Bolden  also discussed NASA’s role in science, technology, engineering, and math (STEM)  education, saying that NASA’s expertise is not in teaching itself, but making  the incredible content it has available to teachers so that their students can  be exposed to the world of science and engineering. He noted that you cannot  inspire students if they are not first exposed to this world, and that NASA can  provide a riveting first exposure for students.

During  the question and answer period, Bolden was asked about a fear in the  environmental community that, as budgets shrink, the climate monitoring  satellites may face funding cuts. Bolden said he shared that concern, but that  NASA was working to ensure this would not happen.

He was  also asked several questions about NASA’s role in STEM education. Bolden and Robert  Braun, NASA’s chief technology officer, were enthusiastic in their responses.  Both seemed to delight in the opportunities NASA provides students across a  broad spectrum of educational backgrounds, from community college graduates  working as technicians building the next Mars Rover to university students  working on building critical pieces of software.

Helen  Quinn’s presentation addressed a report currently being undertaken by the Board  on Science Education (BOSE) to design a framework for what should be taught in  K-12 science education. She remarked as an aside that BOSE’s current project is  to create the framework, and that it will take another team to turn that  framework into standards. She also noted that her remarks were based upon the  interim report, which was made public last year. The final report is due to be unveiled  at the end of June, and she therefore could not yet comment on its contents.

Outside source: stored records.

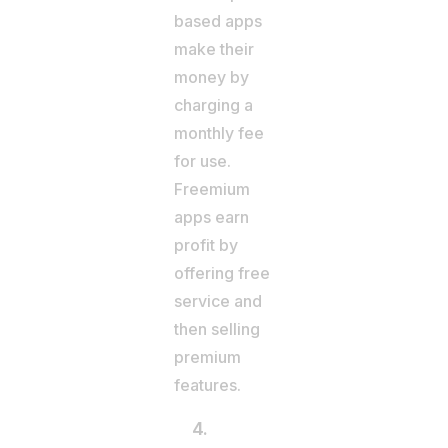
based apps
make their
money by
charging a
monthly fee
for use.
Freemium
apps earn
profit by
offering free
service and
then selling
premium
features.
4.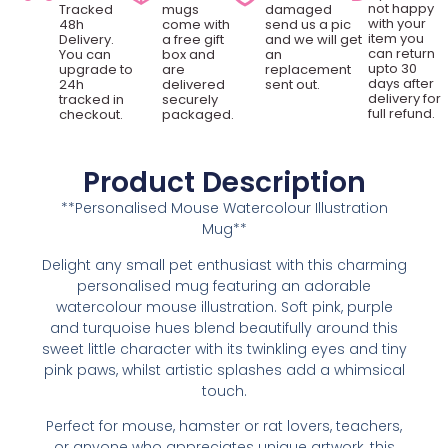
not happy
Tracked
mugs
damaged
with your
48h
come with
send us a pic
item you
Delivery.
a free gift
and we will get
can return
You can
box and
an
upto 30
upgrade to
are
replacement
days after
24h
delivered
sent out.
delivery for
tracked in
securely
full refund.
checkout.
packaged.
Product Description
**Personalised Mouse Watercolour Illustration
Mug**
Delight any small pet enthusiast with this charming
personalised mug featuring an adorable
watercolour mouse illustration. Soft pink, purple
and turquoise hues blend beautifully around this
sweet little character with its twinkling eyes and tiny
pink paws, whilst artistic splashes add a whimsical
touch.
Perfect for mouse, hamster or rat lovers, teachers,
or anyone who appreciates unique artwork, this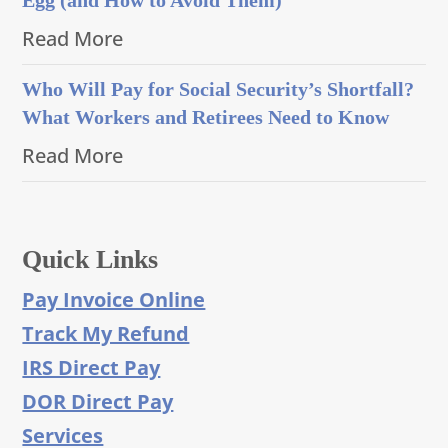
Read More
Who Will Pay for Social Security’s Shortfall?
What Workers and Retirees Need to Know
Read More
Quick Links
Pay Invoice Online
Track My Refund
IRS Direct Pay
DOR Direct Pay
Services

Quinn  said that, though it has been fifteen years since the last effort at designing  national science education standards, the current environment is ripe for this  effort because of the Common Core State Standards Initiative, an ongoing  movement to encourage states to adopt a common set of standards in mathematics  and English language arts. She emphasized that the National Research Council  (NRC) is the right entity to carry out this work, referencing the fact that  most responsibility for education lies at the state, not the federal, level.  However, though it is not a federal agency, the NRC is able to leverage its  national reach to convene the top experts in science and science education.

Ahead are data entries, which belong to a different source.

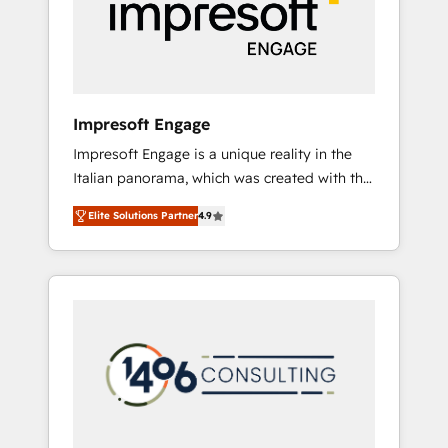
部・グループ会社・部門が分立する組織で、デ
ータと業務プロセスのサイロ化を、CRMを軸と
した全社共通基盤に再構築します。意思決定
者・PMO・現場担当者に並走します。 1️⃣
HubSpot導入・活用支援 顧客データの一元化か
Impresoft Engage
ら、GTMの見える化・自動化まで。全Hub統合
Impresoft Engage is a unique reality in the
運用、データ品質設計、グループ横断のCRM統
Italian panorama, which was created with the
合に対応します。 2️⃣ AIエージェント組織構築
aim of putting Customer Experience at the
営業・マーケティング業務の一部をAIが自律実
Elite Solutions Partner
4.9
center by creating digital environments
行する組織への移行を設計・実装。Breeze・
capable of integrating people, processes and
Claude等をHubSpotと連携させ、役割定義・運
data. We offer the best digital solutions on
用ルール・成果指標まで含めて設計します。 3️⃣
the market, ranging from CRM processes and
全社DX × AI推進のPMO伴走支援 複数部門をま
technologies to digital strategy, from
たぐDX×AI変革を、構想から実装・定着まで
marketing automation to online and offline
PMOとして主導。「設定の代行ではなく、設計
sales processes through Customer Service
の責任」を引き受け、部門横断の統合・浸透・
Management, allowing companies to
変革管理を実行します。 ▸ CMS戦略設計・構
optimize processes and meet the needs of
築：リード獲得・CVR・SEOを前提にした情報
the customer. We are part of Impresoft
設計・導線設計・テンプレート設計をContent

Quinn  discussed the overarching goal of the effort, which is to design a holistic  science education curriculum that will provide students with a grounding in the  fundamental concepts and principles that underpin all scientific endeavors.  These include things like asking well-defined questions, using models, and  arguing from evidence.

Included  in the framework is engineering education, which Quinn said they combined with  science because in doing engineering projects, students would get to apply what  they learned in science. Thus, their knowledge of science would be deepened by  hands-on experience, furthering the goal of helping students truly learn  scientific concepts instead of a memorized list of facts.

She also  highlighted that the forthcoming report is just the first step. The framework  will need to be turned into standards, the standards will need to be adopted by  states, curricula will need to be developed, and teachers will need  professional development opportunities so that they are prepared to teach the  new curricula.

Following  her prepared remarks, Quinn was asked a number of questions about turning the  framework into standards. She repeatedly noted that that would be undertaken by  Achieve, Inc., a nonprofit established by state governors and corporate  leaders, and was outside the scope of BOSE’s effort. However, she acknowledged  that it would be a challenging undertaking.

She was  also asked about how the new standards would be assessed, assuming they were  implemented by states. She said that that was also beyond the scope of the  current project, and was likely one that should be addressed by a federal  agency, not the National Academies. She acknowledged that this is a key issue,  however, saying that it is well understood that assessment drives classroom  instruction.

Holdren closed the meeting by thanking the  presenters and PCAST members and staff who made the meeting possible.